Como surgiu a idéia de criar o site charges.com.br ? Você já tinha expectativa de que ele faria o sucesso que fez?
Eu já vinha fazendo cartuns em jornais locais e tocava em diferentes bandas de rock. Venho de uma família de gente ligada à rádio, então herdei também uma certa facilidade pra fazer as vozes. Quando surgiu a internet enxerguei a possibilidade de unir essa bagagem de vida num produto só. Eu já passava dos 30, tinha mulher e filhos, e acreditei, sim, que poderia viver disso um dia. Mas o alcance superou minhas expectativas mais otimistas, o que me deixa muito feliz.

O que a internet significou para você e para os profissionais que atuam nas áreas do charge e do cartum? Quais mudanças ela trouxe para a atividades de vocês?
Uma porta para o mundo.
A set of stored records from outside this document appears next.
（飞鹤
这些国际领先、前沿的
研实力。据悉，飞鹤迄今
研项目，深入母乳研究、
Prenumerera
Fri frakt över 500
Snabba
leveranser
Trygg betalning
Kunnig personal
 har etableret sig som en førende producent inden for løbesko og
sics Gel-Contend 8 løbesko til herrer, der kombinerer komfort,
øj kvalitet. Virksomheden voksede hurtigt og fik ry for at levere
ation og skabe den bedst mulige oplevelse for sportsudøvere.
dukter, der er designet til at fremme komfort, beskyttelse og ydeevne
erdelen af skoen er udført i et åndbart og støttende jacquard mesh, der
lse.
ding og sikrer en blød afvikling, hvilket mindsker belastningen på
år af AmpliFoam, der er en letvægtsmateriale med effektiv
Havia filas de cartunistas à espera de uma vaga em jornais impressos. Hoje eles encontram o próprio público publicando nos seus blogs. Ficou mais fácil também prestar serviços para outras cidades, ter acesso a salões de humor e absorver tecnologias que melhoram a qualidade do desenho ou fazem o profissional ganhar tempo.
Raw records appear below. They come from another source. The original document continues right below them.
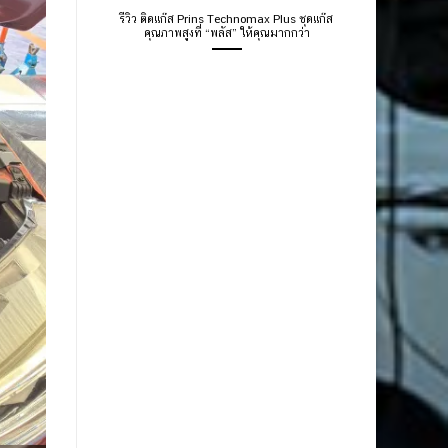
รีวิว ติดแก๊ส Prins Technomax Plus ชุดแก๊ส
คุณภาพสูงที่ “พลัส” ให้คุณมากกว่า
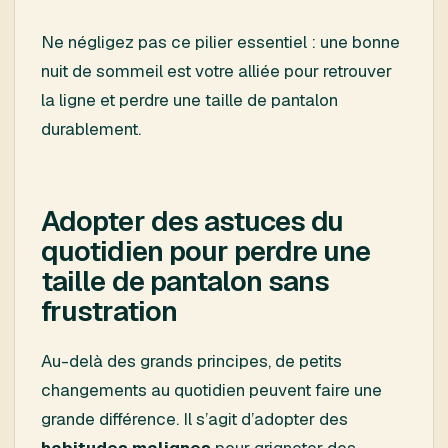
Ne négligez pas ce pilier essentiel : une bonne
nuit de sommeil est votre alliée pour retrouver
la ligne et perdre une taille de pantalon
durablement.
Adopter des astuces du
quotidien pour perdre une
taille de pantalon sans
frustration
Au-delà des grands principes, de petits
changements au quotidien peuvent faire une
grande différence. Il s’agit d’adopter des
habitudes malignes
pour grignoter des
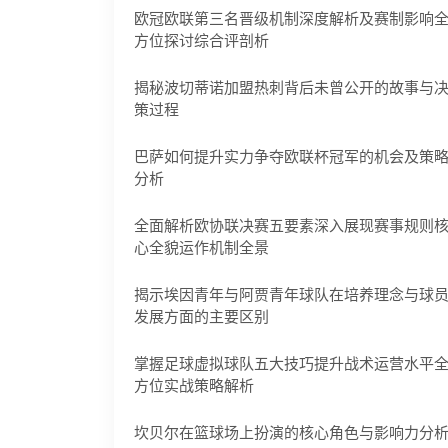
欧冠欧联第三名晋级机制深度解析及赛制影响
方位探讨综合评剖析
揭秘波切蒂诺加盟热刺背后未曾公开的故事与
策过程
巴萨如何提升实力争夺欧联杯冠军的机会及策
分析
全面解析欧协联决赛五要素深入展现赛事规则
心全貌运作机制全景
揭示埃因青年与阿贾青年球队在培养理念与球
发展方面的主要区别
掌握足球虚拟球队五大技巧提升战术运营水平
方位实战策略解析
坎贝尔在篮球场上扮演的核心角色与影响力分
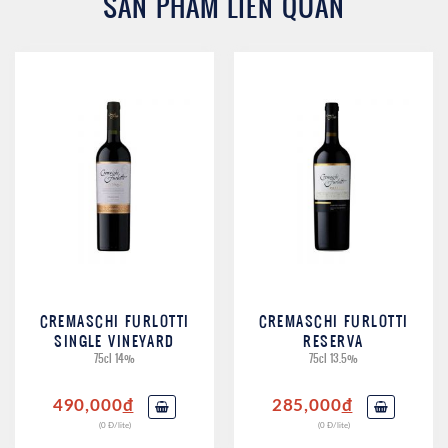
SẢN PHẨM LIÊN QUAN
CREMASCHI FURLOTTI
CREMASCHI FURLOTTI
SINGLE VINEYARD
RESERVA
75cl 14%
75cl 13.5%
490,000
đ
285,000
đ
(0 Đ/lite)
(0 Đ/lite)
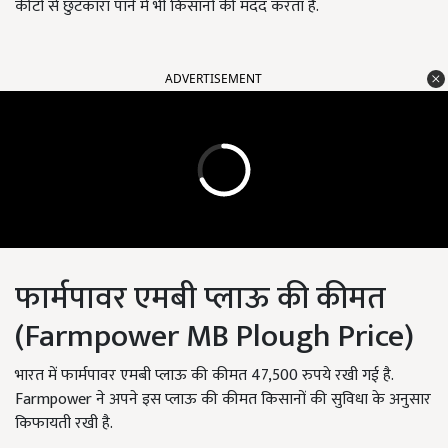
कीटों से छुटकारा पाने में भी किसानों की मदद करता है.
ADVERTISEMENT
फार्मपावर एमबी प्लाऊ की कीमत
(Farmpower MB Plough Price)
भारत में फार्मपावर एमबी प्लाऊ की कीमत 47,500 रुपये रखी गई है.
Farmpower ने अपने इस प्लाऊ की कीमत किसानों की सुविधा के अनुसार
किफायती रखी है.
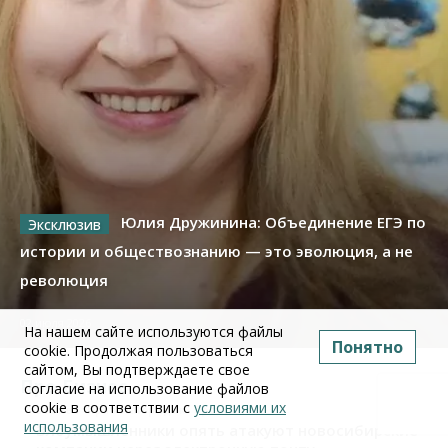
Юлия Дружинина: Объединение ЕГЭ по
истории и обществознанию — это эволюция, а не
революция
02 июля 2026
На нашем сайте используются файлы
Понятно
cookie. Продолжая пользоваться
сайтом, Вы подтверждаете свое
Про Бизнес
согласие на использование файлов
cookie в соответствии с
условиями их
Бизнес
Право&Порядок
ПроБизнес
использования
Злоумышленники опять атакуют новосибирские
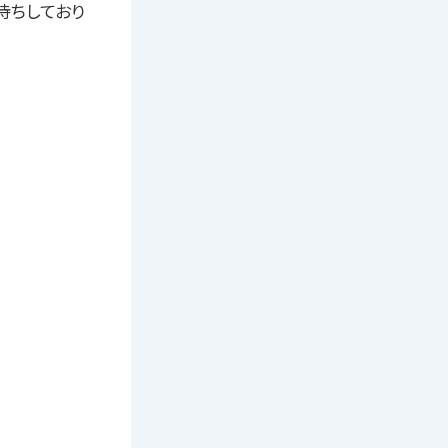
待ちしており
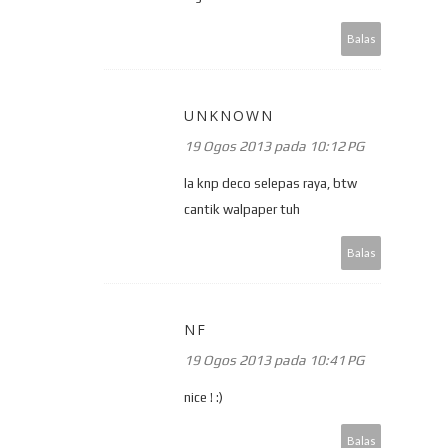
Balas
UNKNOWN
19 Ogos 2013 pada 10:12 PG
la knp deco selepas raya, btw
cantik walpaper tuh
Balas
NF
19 Ogos 2013 pada 10:41 PG
nice ! :)
Balas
A internet revelou novos talentos que você desconhecia?
Ela revela o tempo todo. O bonito na rede é essa democracia da divulgação viral: um passa o arquivo pro outro, que passa pro outro... e o alcance cresce de forma piramidal. Os irmãos Piologo do ''Mundo Canibal'' são um exemplo. Antônio Tabet do ''Kibeloco'' é outro. Muito mais difícil do que ser revelado, entretanto, é se manter em evidência no mar de informações que a internet oferece. Os exemplos que eu citei são relevantes justamente porque, como eu, são pessoas que estão sustentando uma produção constante e se sustentando através da rede.

Quais as diferenças entre criar charges para o papel, para a tela do computador e para a televisão?
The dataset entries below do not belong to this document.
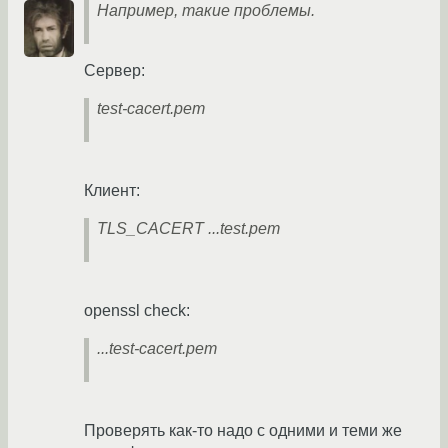
Например, такие проблемы.
Сервер:
test-cacert.pem
Клиент:
TLS_CACERT ...test.pem
openssl check:
...test-cacert.pem
Проверять как-то надо с одними и теми же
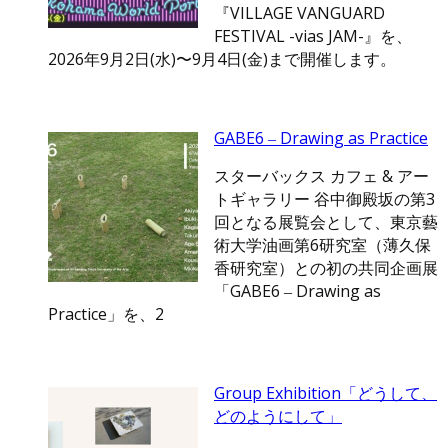
『VILLAGE VANGUARD
FESTIVAL -vias JAM-』を、
2026年9月2日(水)〜9月4日(金)まで開催します。
GABE6 ‒ Drawing as Practice
スターバックス カフェ & アー
トギャラリー 谷中御殿坂の第3
回となる展覧会として、東京藝
術大学油画第6研究室（薄久保
香研究室）との初の共同企画展
「GABE6 ‒ Drawing as
Practice」を、2
Group Exhibition「どうして、
どのようにして」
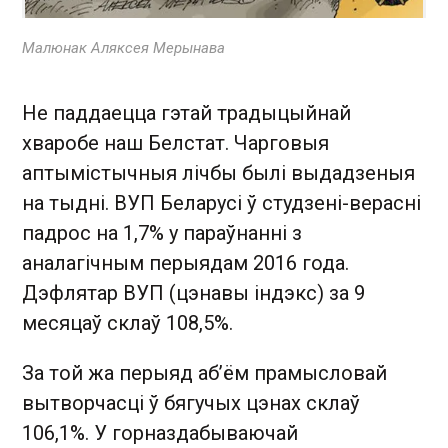
Малюнак Аляксея Мерынава
Не паддаецца гэтай традыцыйнай
хваробе наш Белстат. Чарговыя
аптымістычныя лічбы былі выдадзеныя
на тыдні. ВУП Беларусі ў студзені-верасні
падрос на 1,7% у параўнанні з
аналагічным перыядам 2016 года.
Дэфлятар ВУП (цэнавы індэкс) за 9
месяцаў склаў 108,5%.
За той жа перыяд аб’ём прамысловай
вытворчасці ў бягучых цэнах склаў
106,1%. У горназдабываючай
Tecnicamente a diferença já foi maior, quando a Internet era mais limitada em termos de velocidade e os computadores não tão eficientes. As charges tinham que ser menos animadas, com menos desenhos e mais curtas, pra evitar que o arquivo ficasse muito pesado ou que não fosse executado direito por todas as placas de vídeo. Na TV sempre houve a limitação do tempo, mas não da complexidade das imagens e movimentos. Hoje as duas mídias caminham rapidamente pra uma convergência. Tematicamente a diferença é de ordem editorial, porque são veículos distintos e que alcançam públicos com características específicas.

Qual foi o principal desafio para produzir charges animadas para o Esporte Espetacular?
Escolher boas pautas. No site eu posso falar de TV, política, comportamento, mundo... O leque é bem mais amplo. No programa ficamos limitados aos temas ligados ao esporte e é mais difícil selecionar o tema. Nesse ponto a equipe do programa me ajuda muito, trocando idéias e sugestões.